Segment Start: Records to process
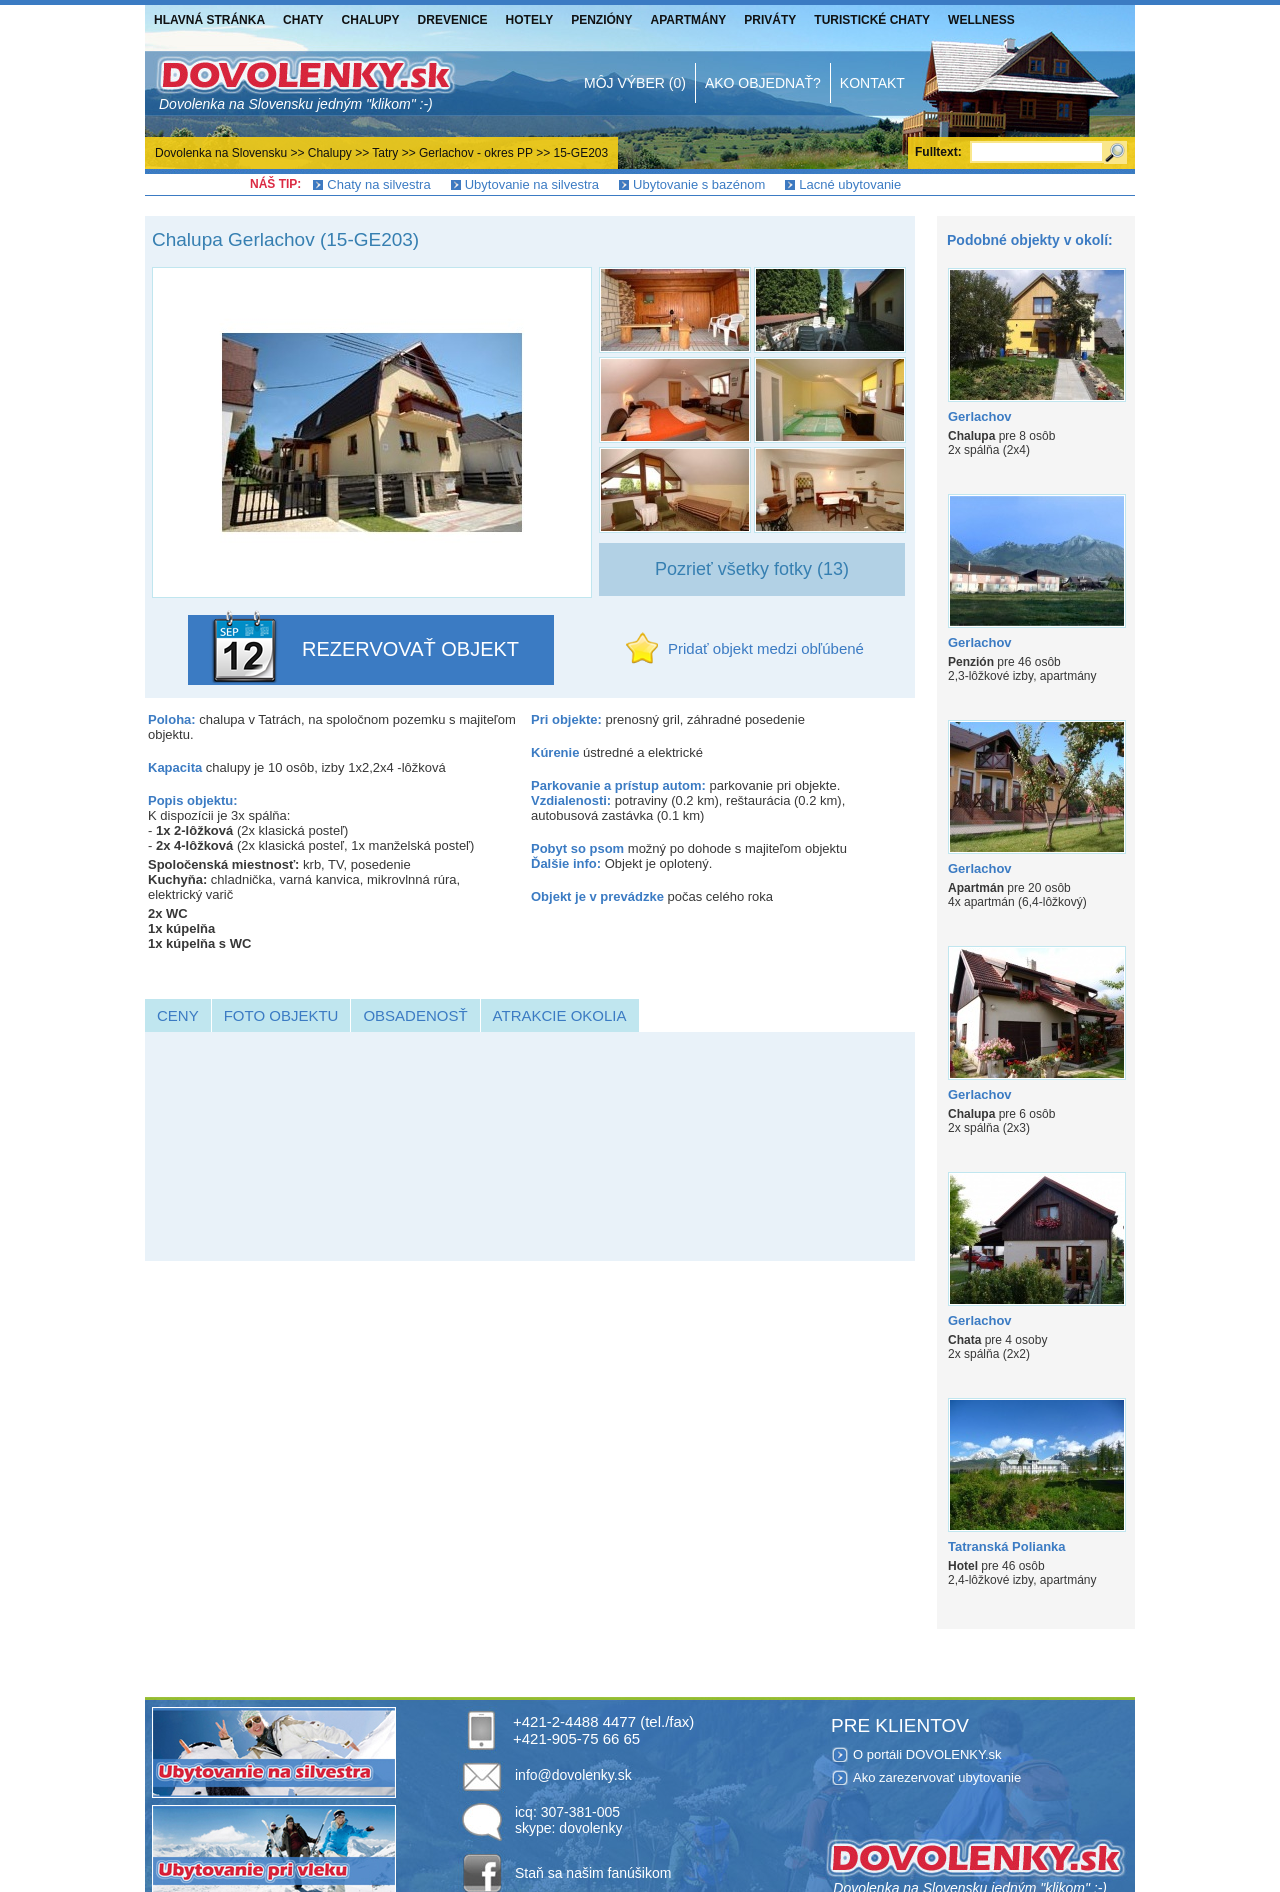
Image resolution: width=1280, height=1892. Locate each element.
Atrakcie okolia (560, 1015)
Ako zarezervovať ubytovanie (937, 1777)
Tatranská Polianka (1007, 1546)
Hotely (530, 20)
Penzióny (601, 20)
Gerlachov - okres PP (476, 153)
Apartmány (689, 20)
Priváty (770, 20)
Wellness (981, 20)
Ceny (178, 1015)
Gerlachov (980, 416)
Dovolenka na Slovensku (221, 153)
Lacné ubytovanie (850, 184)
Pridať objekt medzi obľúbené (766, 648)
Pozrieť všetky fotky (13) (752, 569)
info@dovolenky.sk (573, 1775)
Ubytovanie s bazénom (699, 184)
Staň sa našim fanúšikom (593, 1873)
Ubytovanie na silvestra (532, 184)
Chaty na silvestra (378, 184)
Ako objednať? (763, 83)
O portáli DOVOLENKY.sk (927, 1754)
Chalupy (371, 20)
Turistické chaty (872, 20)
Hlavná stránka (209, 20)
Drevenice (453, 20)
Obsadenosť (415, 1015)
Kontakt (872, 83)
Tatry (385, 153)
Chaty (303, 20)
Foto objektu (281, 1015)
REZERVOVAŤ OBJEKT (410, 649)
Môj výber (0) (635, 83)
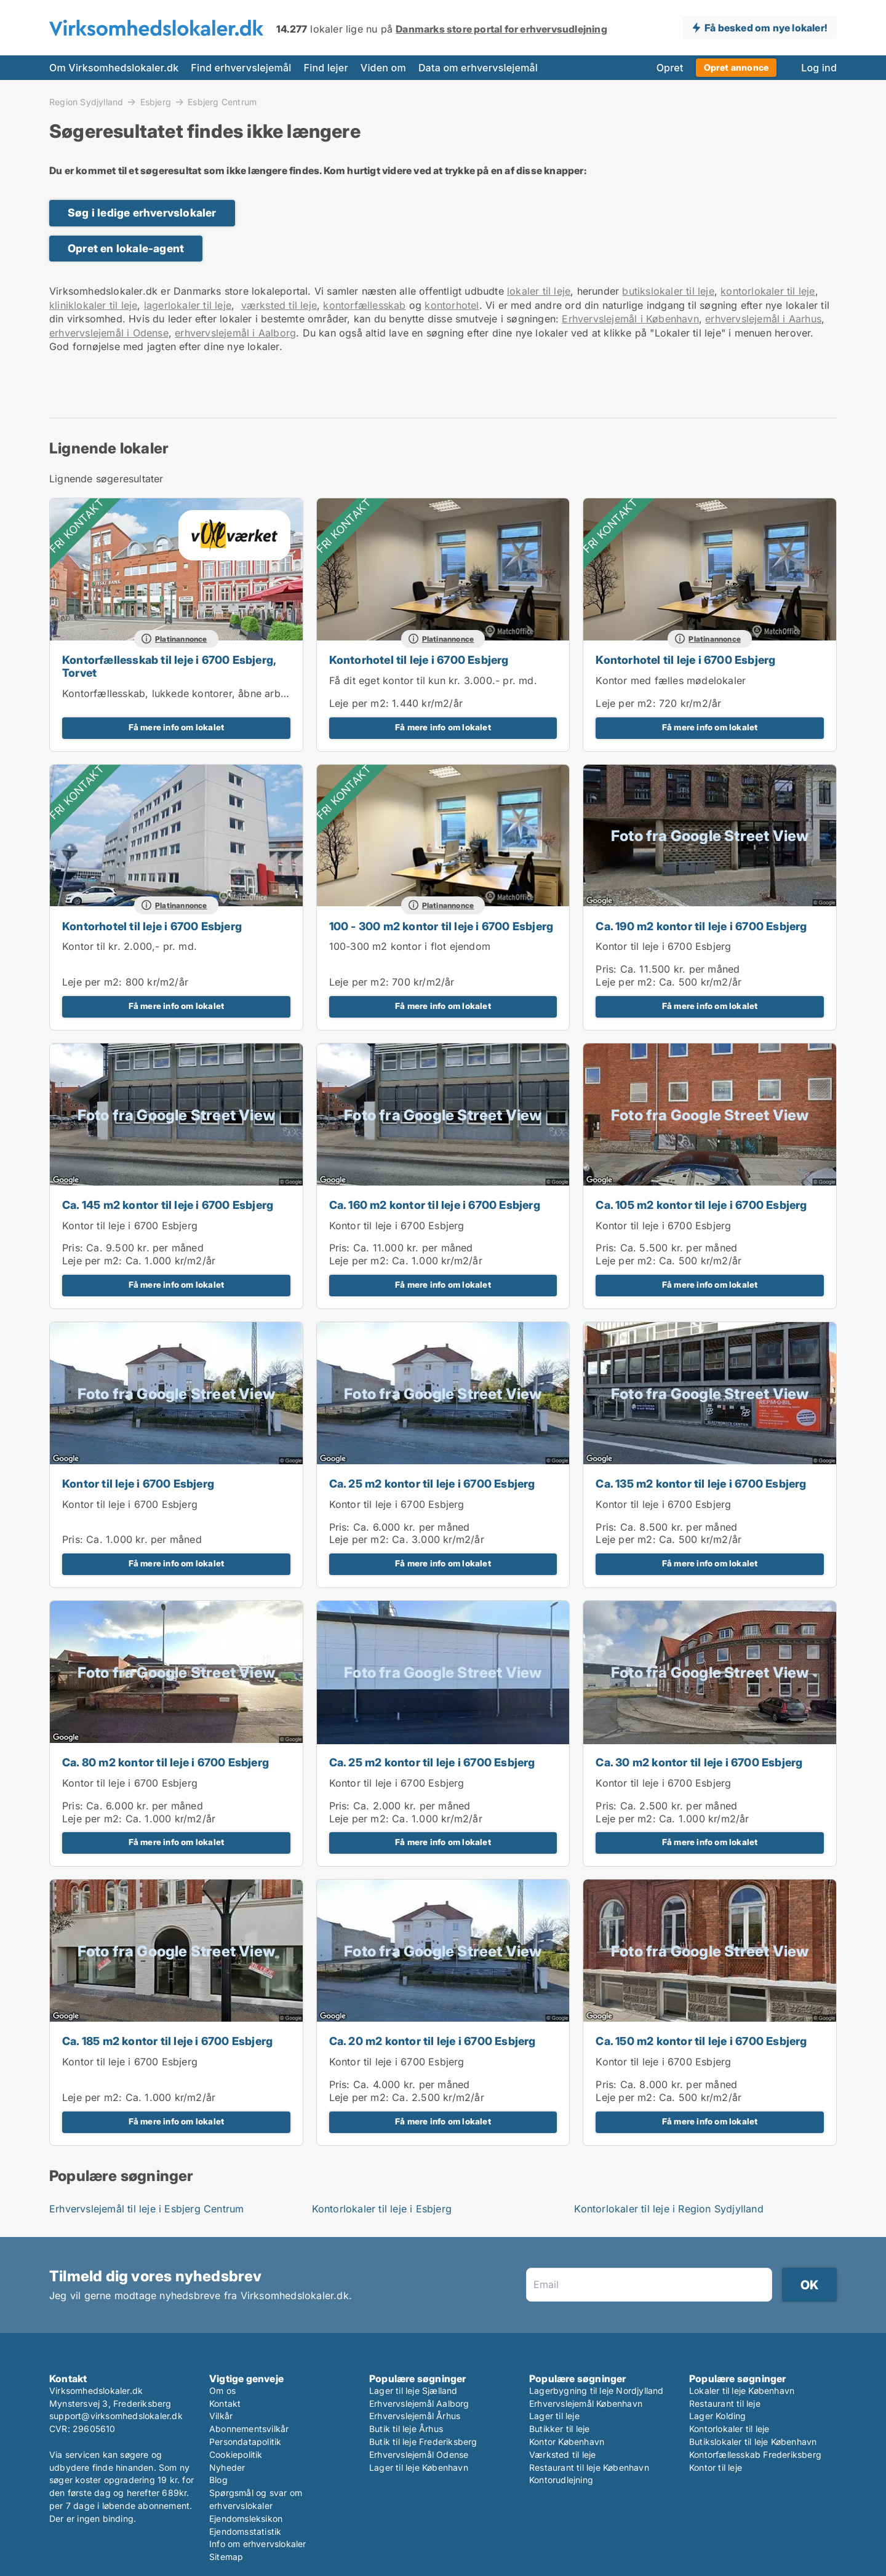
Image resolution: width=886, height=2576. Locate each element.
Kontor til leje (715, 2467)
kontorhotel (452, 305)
Segment End: Records to process
Segment Start: Records to process
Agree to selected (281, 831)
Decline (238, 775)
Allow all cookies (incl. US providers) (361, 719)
Segment End: Records to process
## Work to complete
Output only the lines above from the one containing "Chalupy (371, 20)" to the one containing "kontorhotel (452, 305)", both included, exactly as written and with no pictures.

## Solution for this task
Chalupy (371, 20)
Turistické chaty (872, 20)
Hlavná stránka (209, 20)
Drevenice (453, 20)
Obsadenosť (415, 1015)
Kontakt (872, 83)
Tatry (385, 153)
Chaty (303, 20)
Foto objektu (281, 1015)
REZERVOVAŤ OBJEKT (410, 649)
Môj výber (0) (635, 83)
Image resolution: width=886, height=2576. Locate each element.
Kontor til leje (715, 2467)
kontorhotel (452, 305)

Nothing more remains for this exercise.